By Mimosa Spencer
PARIS (Reuters) – Dior designer Maria Grazia Chiuri dove into archives from the 1950s for the French fashion house’s fall women’s catwalk show, adding a modern spin to the era’s feminine mainstays.
Models strode around a hulking, fantastical set parading familiar silhouettes – neat, short-sleeved button-up shirts paired with full skirts, bustier dresses, trim cardigans and cropped jackets – in somber colors and stylized floral prints.
Chiuri softened structured jackets and drew on fabrics woven with metal thread to give a new, creased texture to classically-cut dresses — pushing styles into a sporty direction, for daywear.
Accessories including pearls, gloves and thick, black headbands, the tassles tied into bows.
Chiuri sought to add a Parisian flair to the styles of the period, which are often associated with American Hollywood productions.

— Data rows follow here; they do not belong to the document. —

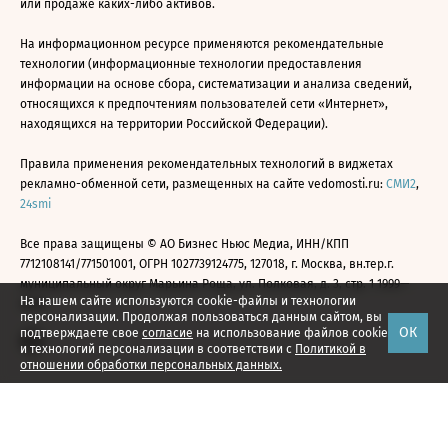
или продаже каких-либо активов.
На информационном ресурсе применяются рекомендательные
технологии (информационные технологии предоставления
информации на основе сбора, систематизации и анализа сведений,
относящихся к предпочтениям пользователей сети «Интернет»,
находящихся на территории Российской Федерации).
Правила применения рекомендательных технологий в виджетах
рекламно-обменной сети, размещенных на сайте vedomosti.ru:
СМИ2
,
24smi
Все права защищены © АО Бизнес Ньюс Медиа, ИНН/КПП
7712108141/771501001, ОГРН 1027739124775, 127018, г. Москва, вн.тер.г.
муниципальный округ Марьина Роща, ул. Полковая, д. 3, стр. 1 1999—
На нашем сайте используются cookie-файлы и технологии
2026
персонализации. Продолжая пользоваться данным сайтом, вы
ОК
подтверждаете свое
согласие
на использование файлов cookie
и технологий персонализации в соответствии с
Политикой в
отношении обработки персональных данных.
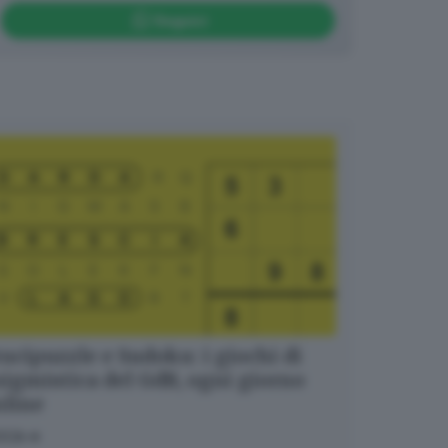
Seguici
ucipuzzle e Sudoku: i giochi di
igmistica del GdB, ogni giorno
nline
OCA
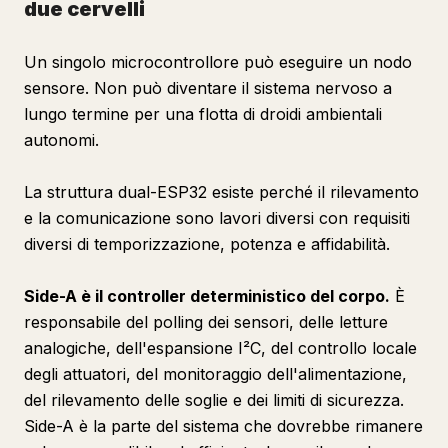
due cervelli
Un singolo microcontrollore può eseguire un nodo
sensore. Non può diventare il sistema nervoso a
lungo termine per una flotta di droidi ambientali
autonomi.
La struttura dual-ESP32 esiste perché il rilevamento
e la comunicazione sono lavori diversi con requisiti
diversi di temporizzazione, potenza e affidabilità.
Side-A è il controller deterministico del corpo.
È
responsabile del polling dei sensori, delle letture
analogiche, dell'espansione I²C, del controllo locale
degli attuatori, del monitoraggio dell'alimentazione,
del rilevamento delle soglie e dei limiti di sicurezza.
Side-A è la parte del sistema che dovrebbe rimanere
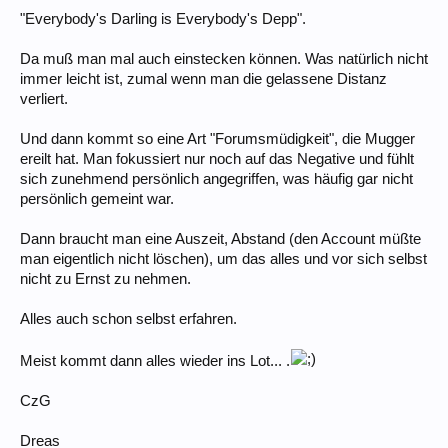
"Everybody's Darling is Everybody's Depp".
Da muß man mal auch einstecken können. Was natürlich nicht
immer leicht ist, zumal wenn man die gelassene Distanz
verliert.
Und dann kommt so eine Art "Forumsmüdigkeit", die Mugger
ereilt hat. Man fokussiert nur noch auf das Negative und fühlt
sich zunehmend persönlich angegriffen, was häufig gar nicht
persönlich gemeint war.
Dann braucht man eine Auszeit, Abstand (den Account müßte
man eigentlich nicht löschen), um das alles und vor sich selbst
nicht zu Ernst zu nehmen.
Alles auch schon selbst erfahren.
Meist kommt dann alles wieder ins Lot... .
CzG
Dreas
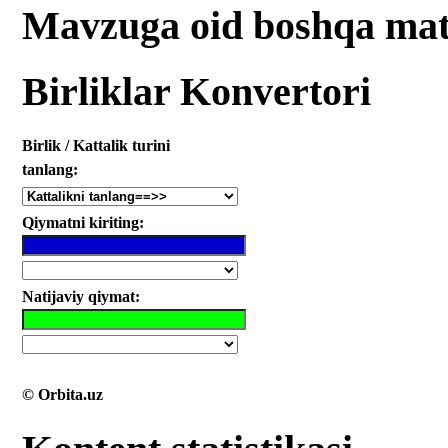
Mavzuga oid boshqa mat
Birliklar Konvertori
Birlik / Kattalik turini
tanlang:
Qiymatni kiriting:
Natijaviy qiymat:
© Orbita.uz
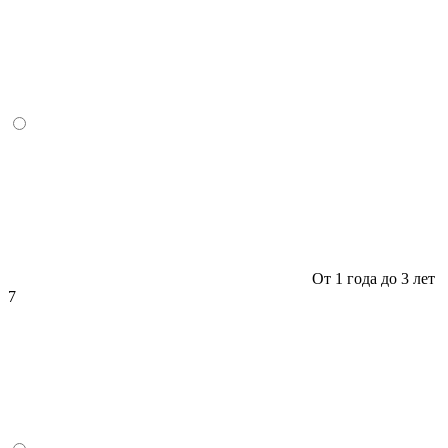
От 1 года до 3 лет
7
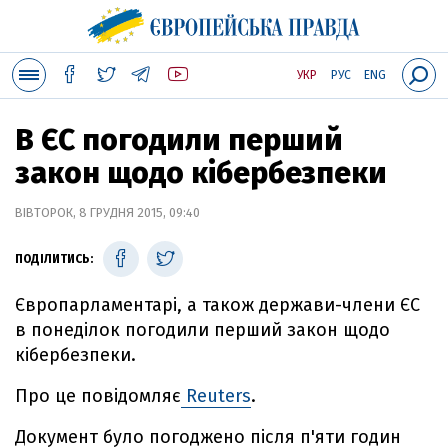
УКР
РУС
ENG
В ЄС погодили перший
закон щодо кібербезпеки
ВІВТОРОК, 8 ГРУДНЯ 2015, 09:40
ПОДІЛИТИСЬ:
Європарламентарі, а також держави-члени ЄС
в понеділок погодили перший закон щодо
кібербезпеки.
Про це повідомляє
Reuters
.
Документ було погоджено після п'яти годин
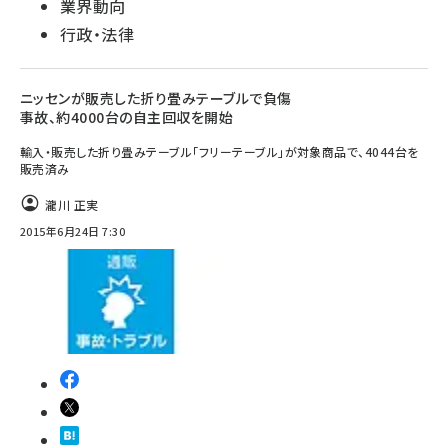
業界動向
行政・法律
ニッセンが販売した折り畳みテーブルで負傷
事故、約4000台の自主回収を開始
輸入・販売した折り畳みテーブル「フリーテーブル」が対象商品で、4044台を
販売済み
瀧川 正実
2015年6月24日 7:30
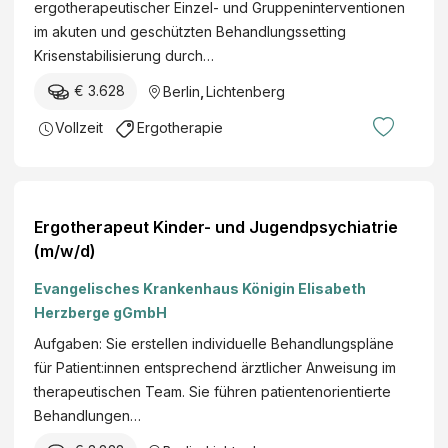
ergotherapeutischer Einzel- und Gruppeninterventionen
im akuten und geschützten Behandlungssetting
Krisenstabilisierung durch…
€ 3.628
Berlin
,
Lichtenberg
Vollzeit
Ergotherapie
Ergotherapeut Kinder- und Jugendpsychiatrie
(m/w/d)
Evangelisches Krankenhaus Königin Elisabeth
Herzberge gGmbH
Aufgaben: Sie erstellen individuelle Behandlungspläne
für Patient:innen entsprechend ärztlicher Anweisung im
therapeutischen Team. Sie führen patientenorientierte
Behandlungen…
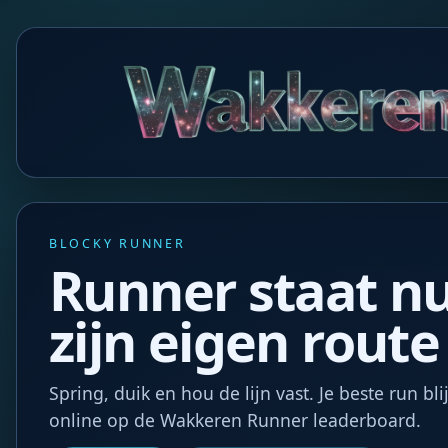
BLOCKY RUNNER
Runner staat nu
zijn eigen route
Spring, duik en hou de lijn vast. Je beste run bl
online op de Wakkeren Runner leaderboard.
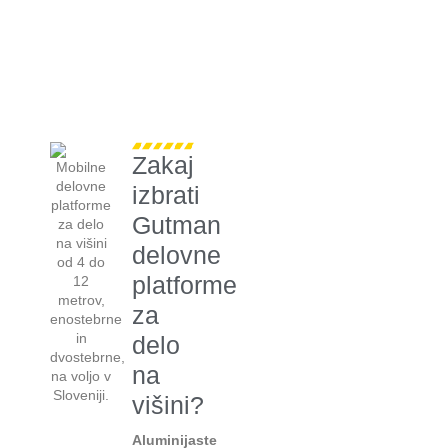
Zakaj
izbrati
Gutman
delovne
platforme
za
delo
na
višini?
Aluminijaste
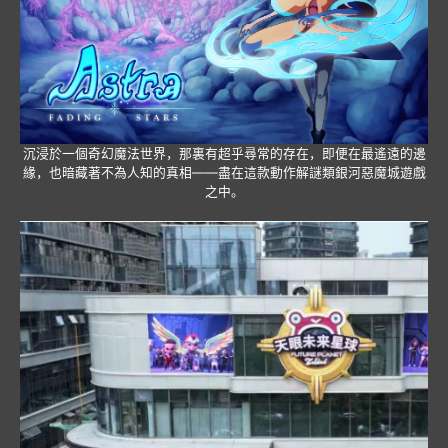
沉浸於一個奇幻魔法世界，那裏有超乎尋常的存在，即便在最遙遠的邊
緣，也暗藏著不為人知的真相——盡在這款動作解謎類銀河惡魔城遊戲
之中。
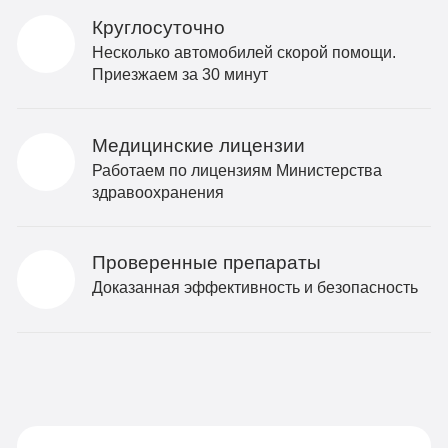
Круглосуточно
Несколько автомобилей скорой помощи.
Приезжаем за 30 минут
Медицинские лицензии
Работаем по лицензиям Министерства
здравоохранения
Проверенные препараты
Доказанная эффективность и безопасность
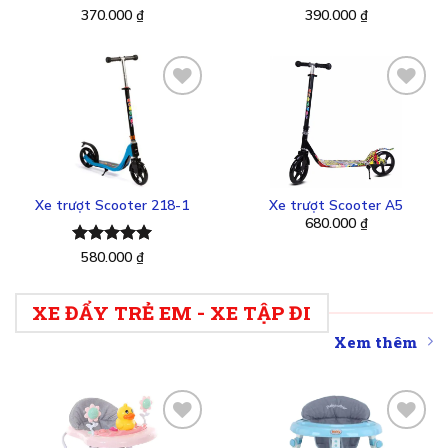
Được xếp
370.000
₫
Được xếp
390.000
₫
hạng
5.00
hạng
5.00
5 sao
5 sao
Thêm
Thêm
vào
vào
yêu
yêu
thích
thích
Xe trượt Scooter 218-1
Xe trượt Scooter A5
680.000
₫
Được xếp
580.000
₫
hạng
5.00
5 sao
XE ĐẨY TRẺ EM - XE TẬP ĐI
Xem thêm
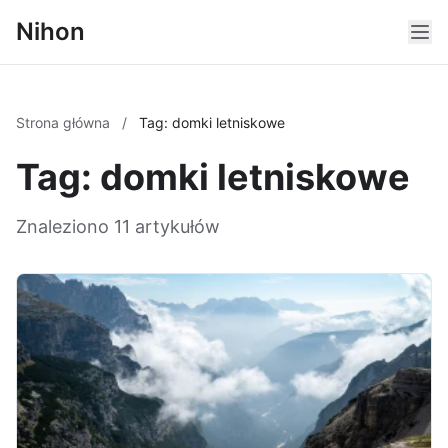
Nihon
Strona główna
/
Tag: domki letniskowe
Tag: domki letniskowe
Znaleziono 11 artykułów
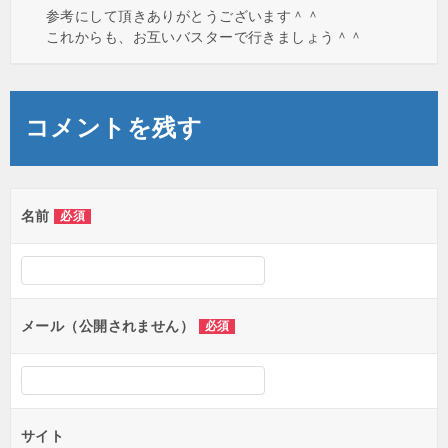
参考にして頂きありがとうございます＾＾
これからも、お互いバスターで行きましょう＾＾
コメントを残す
名前
必須
メール（公開されません）
必須
サイト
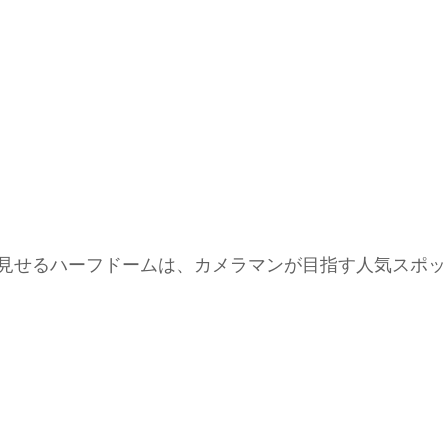
見せるハーフドームは、カメラマンが目指す人気スポッ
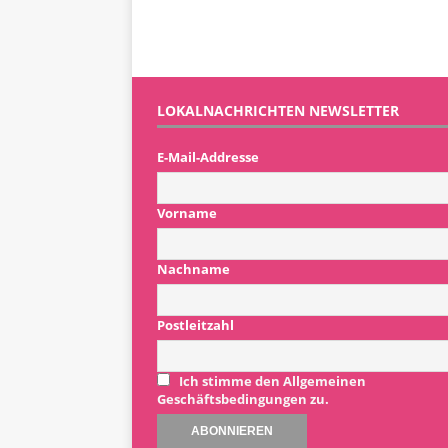
LOKALNACHRICHTEN NEWSLETTER
E-Mail-Addresse
Vorname
Nachname
Postleitzahl
Ich stimme den Allgemeinen
Geschäftsbedingungen zu.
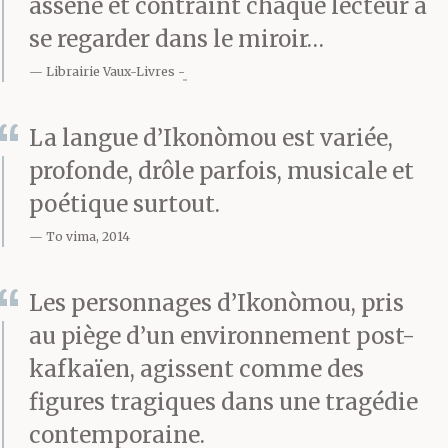
assène et contraint chaque lecteur à
se regarder dans le miroir…
Librairie Vaux-Livres
La langue d’Ikonòmou est variée,
profonde, drôle parfois, musicale et
poétique surtout.
To vima, 2014
Les personnages d’Ikonòmou, pris
au piège d’un environnement post-
kafkaïen, agissent comme des
figures tragiques dans une tragédie
contemporaine.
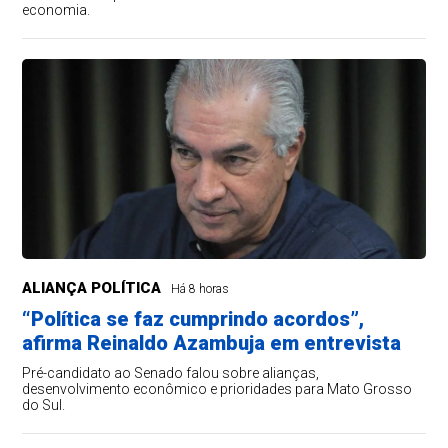
economia.
ALIANÇA POLÍTICA
Há 8 horas
“Política se faz cumprindo acordos”,
afirma Reinaldo Azambuja em entrevista
Pré-candidato ao Senado falou sobre alianças,
desenvolvimento econômico e prioridades para Mato Grosso
do Sul.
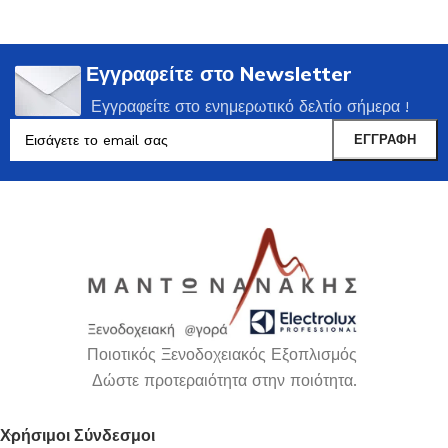
Εγγραφείτε στο Newsletter
Εγγραφείτε στο ενημερωτικό δελτίο σήμερα !
Ποιοτικός Ξενοδοχειακός Εξοπλισμός
Δώστε προτεραιότητα στην ποιότητα.
Χρήσιμοι Σύνδεσμοι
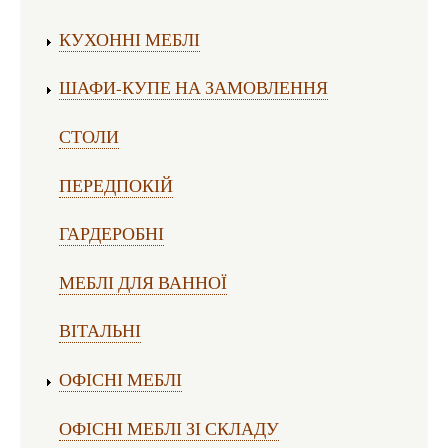
Виготовлення меблів:
КУХОННІ МЕБЛІ
ШАФИ-КУПЕ НА ЗАМОВЛЕННЯ
СТОЛИ
ПЕРЕДПОКІЙ
ГАРДЕРОБНІ
МЕБЛІ ДЛЯ ВАННОЇ
ВІТАЛЬНІ
ОФІСНІ МЕБЛІ
ОФІСНІ МЕБЛІ ЗІ СКЛАДУ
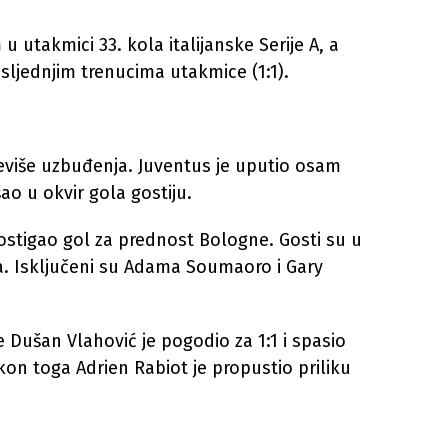
 utakmici 33. kola italijanske Serije A, a
sljednjim trenucima utakmice (1:1).
eviše uzbuđenja. Juventus je uputio osam
ao u okvir gola gostiju.
postigao gol za prednost Bologne. Gosti su u
ra. Isključeni su Adama Soumaoro i Gary
 Dušan Vlahović je pogodio za 1:1 i spasio
on toga Adrien Rabiot je propustio priliku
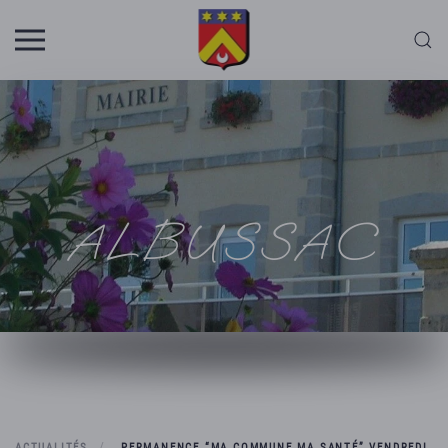
Skip to main content
ALBUSSAC
ACTUALITÉS
PERMANENCE “MA COMMUNE MA SANTÉ” VENDREDI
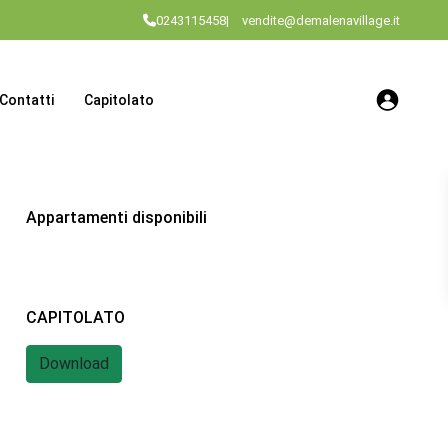
0243115458
|
vendite@demalenavillage.it
Contatti
Capitolato
Appartamenti disponibili
CAPITOLATO
Download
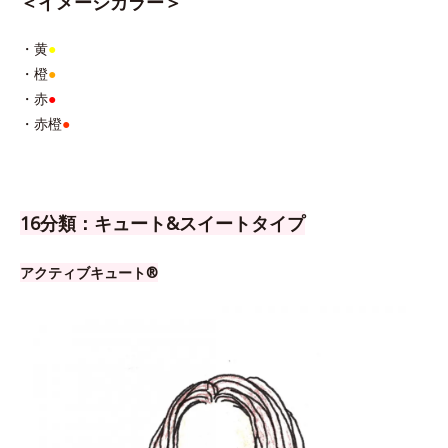
＜イメージカラー＞
・黄
●
・橙
●
・赤
●
・赤橙
●
16分類：キュート&スイートタイプ
アクティブキュート®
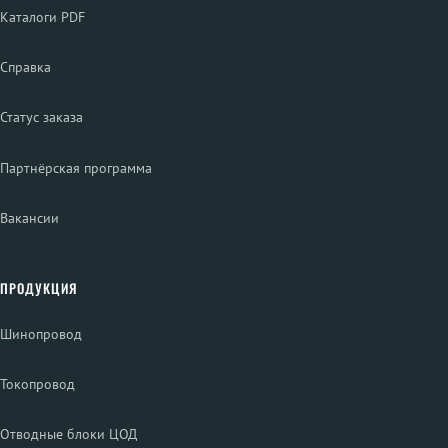
Каталоги PDF
Справка
Статус заказа
Партнёрская программа
Вакансии
ПРОДУКЦИЯ
Шинопровод
Токопровод
Отводные блоки ЦОД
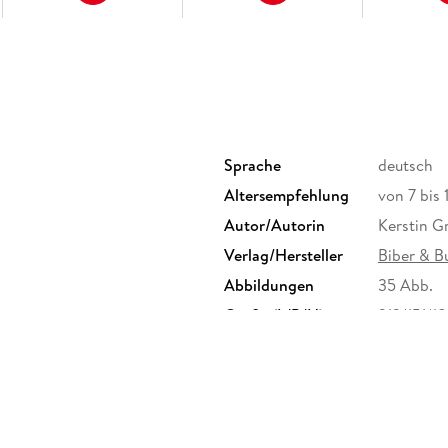
10. Mit dem Rad ums Rantumbecken 67
11. Auf frischer Tat ertappt 71
12. Unterwasserabenteuer in Westerland 79
13. Wattwürmer und Pfeffermuscheln 88
14. Gesucht und gefunden 96
15. Kapitänsleben in Keitum 101
16. Wanderdünen und Naturgewalten 111
Sprache
deutsch
Altersempfehlung
von 7 bis 
Autor/Autorin
Kerstin G
Verlag/Hersteller
Biber & 
Abbildungen
35 Abb.
Größe (L/B/H)
213/151/1
Herstelleradresse
Kinderbuc
Str. 7, 15
butzeman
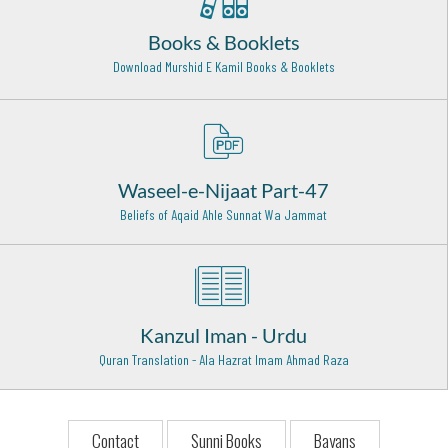
Khawarzam - 28
Books & Booklets
Hazrat Zia'udden Madni Radawi Rehmat ullah alaih
Download Murshid E Kamil Books & Booklets
Madina Munawwarah - 3
Hazrat Imam Shirf ud din Boseri (Radi Allah Anhu)
Alexandria-Egypt - 1
Waseel-e-Nijaat Part-47
Hazrat Sultan Bahoo Rehmat Ullah Alaih
Jhang - 1
Beliefs of Aqaid Ahle Sunnat Wa Jammat
Hazrat Sheikh Najamuddin Kubra Rehmat Ulah Alaih
Turkey - 10
Hazrat Imam Shafi'ee (Radi Allahu anhu)
Kanzul Iman - Urdu
Egypt - 4
Quran Translation - Ala Hazrat Imam Ahmad Raza
Hazrat Khawaja Hassan Basri (Radi Allahu anhu)
Basra (Iraq) - 1
Contact
Sunni Books
Bayans
Hazrat Shaikh Junaid Baghdadi (Radi Allah Anhu)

“It was very different, the situation in Europe than in the USA,” she told Reuters, noting that the women who served as inspiration for the collection — Christian Dior’s sister Catherine Dior and French singers Edith Piaf and Juliette Greco — were rebuilding their lives following the Second World War.
Moody organ music kicked off the show.
Models wound around the space — a tent in the Tuileries Gardens — under a massive, hanging set, its bulbous tentacles embellished with hand-sewn crochet work, fringes, sequins and feathers.
Portuguese artist Joana Vasconcelos described her work as an abstract flower, forming a “magical garden like another world, another dimension.”
“It’s quite unique for the contemporary art world to have this connection to the fashion world,” she said, noting the show added intimacy to her monumental art.
Held on the second day of Paris Fashion Week, the show drew crowds of fans angling for a glimpse of Kpop singer Jisoo and actress Charlize Theron, who sat in the front row next to members of LVMH CEO Bernard Arnault’s family.